また、半導体製造装置といった「ドラクエ型」で対処できるはずだった製品の分野でも、オランダ・ASMLの露光装置のように、世界中の研究機関や顧客と協働開発をするというオープンイノベーションを徹底した会社に大きく水をあけられてしまっているところもあります。
この、人類全体が連動するオープンイノベーションとの接続というあり方はAI分野などではさらに顕著になっており、常に世界中の誰かが発表する新しいアイデアが共有され続け、ほんの1週間前とも状況が全然違ってしまうようなイノベーションの連鎖の中で戦っていくことが必要となっています。
日本の経済における
3つのポイント
この「オープンイノベーションへの対応」という話は、ドラクエ型のゲームしかやったことがない人でも、昔は小学校のクラスメートか公式攻略本ぐらいしか情報源がなかったのが、今はゲームが発売されるやネット上で続々と“攻略情報”が更新され、その「集合知」をいかに活用するかが重要になっている、という違いから想像できる人も多いと思います。
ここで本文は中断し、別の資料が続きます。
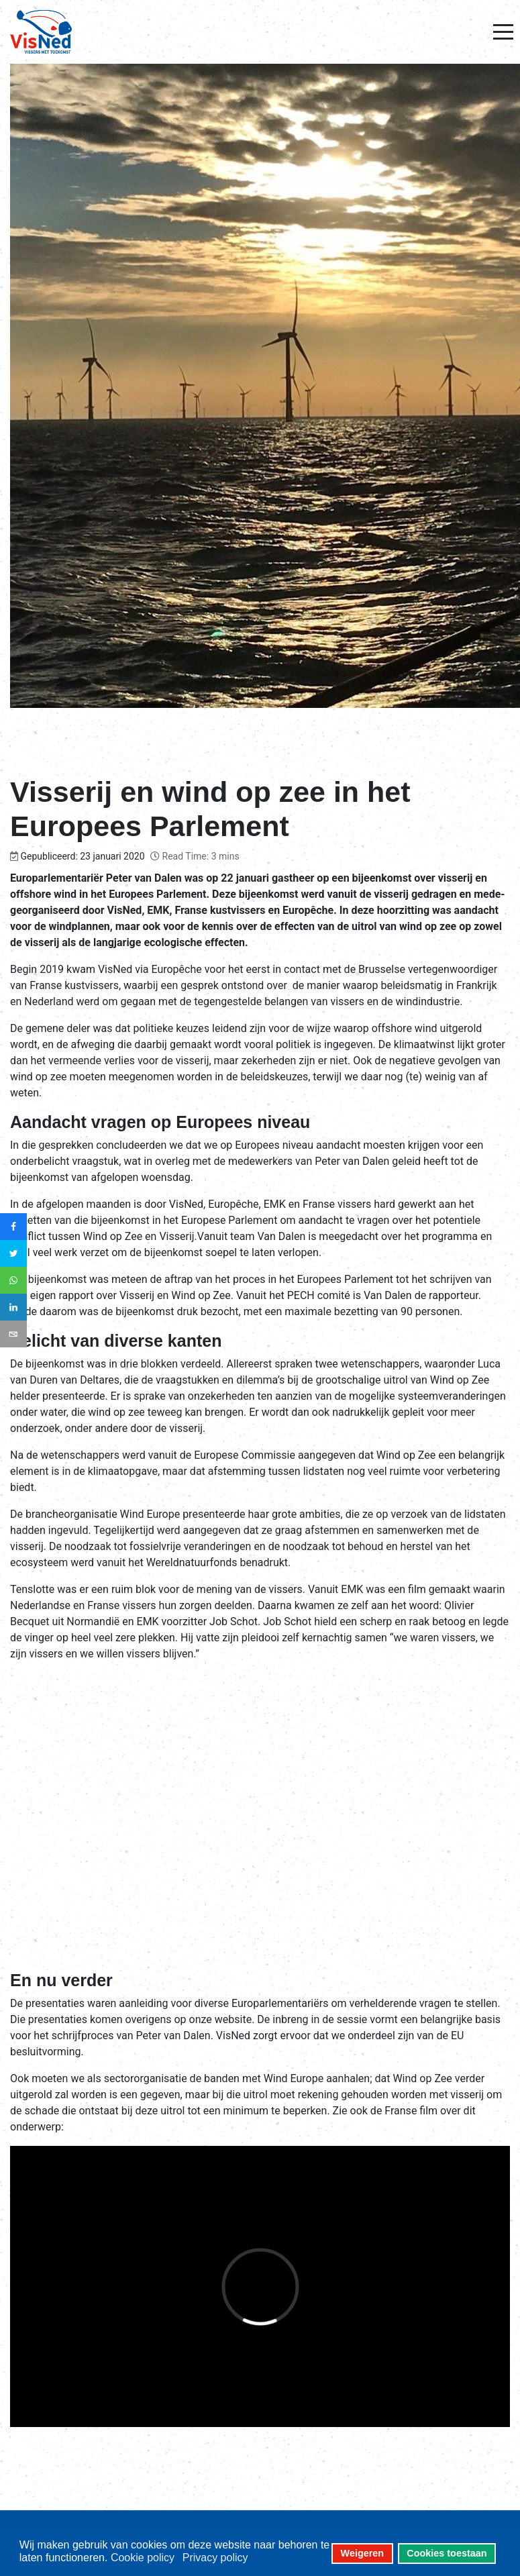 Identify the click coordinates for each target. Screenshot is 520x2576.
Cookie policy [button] (142, 2557)
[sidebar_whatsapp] (13, 1280)
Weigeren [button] (362, 2553)
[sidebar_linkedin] (13, 1307)
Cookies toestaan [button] (446, 2553)
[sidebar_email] (13, 1334)
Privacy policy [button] (215, 2557)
さて、ここまでの話で、経済・経営分野の話に普段ご興味のない人でもイメージしやすいゲームの例を導入することで言いたかったことは3つあります。
日本のネット右翼さんの一部が信じているように、「日本の技術力は世界一ィィ!できないことはないのだァ!」と無邪気に誇っていられる状況では徐々になくなってきているということ
……が1つ目です。
そして2つ目のポイントは、そういった最先端技術開発でうまく日本が活躍できなくなってきている原因として、
人類社会全体が密に繋がってどんどん知恵が追加され、たった1週間前と比べてすら全然知見が違ってしまうような競争になり、内輪で固まって密度高く延々地道にやっていれば勝てる戦いではなくなってしまったこと
……という「オープンイノベーション型」のあり方への対応力不足という構造的問題がある、ということです。
これが、努力と根性で“はぐれメタル”を狩っていればなんとかなった「ドラクエ型」の世界から、広い視野で戦場全体を見回し、一瞬~数秒で判断を変え続けることが必要な「FPS型」の世界になってしまった、ということですね。
これは困りましたね。なんとかしなくては。